Saved entries
____________________

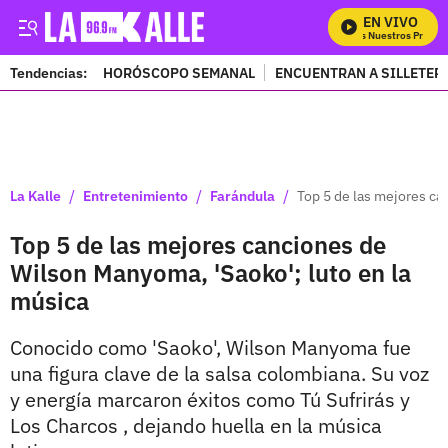
EN VIVO
Mira Todos Nuestros Program
Tendencias:
HORÓSCOPO SEMANAL
ENCUENTRAN A SILLETER
PUBLICIDAD
/
/
/
La Kalle
Entretenimiento
Farándula
Top 5 de las mejores ca
Top 5 de las mejores canciones de
Wilson Manyoma, 'Saoko'; luto en la
música
Conocido como 'Saoko', Wilson Manyoma fue
una figura clave de la salsa colombiana. Su voz
y energía marcaron éxitos como Tú Sufrirás y
Los Charcos , dejando huella en la música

____________________

## What to do
Set down all of the entries precisely and keep the pictures out of the copy.

## Task output
EN VIVO
Mira Todos Nuestros Program
Tendencias:
HORÓSCOPO SEMANAL
ENCUENTRAN A SILLETER
PUBLICIDAD
/
/
/
La Kalle
Entretenimiento
Farándula
Top 5 de las mejores ca
Top 5 de las mejores canciones de
Wilson Manyoma, 'Saoko'; luto en la
música
Conocido como 'Saoko', Wilson Manyoma fue
una figura clave de la salsa colombiana. Su voz
y energía marcaron éxitos como Tú Sufrirás y
Los Charcos , dejando huella en la música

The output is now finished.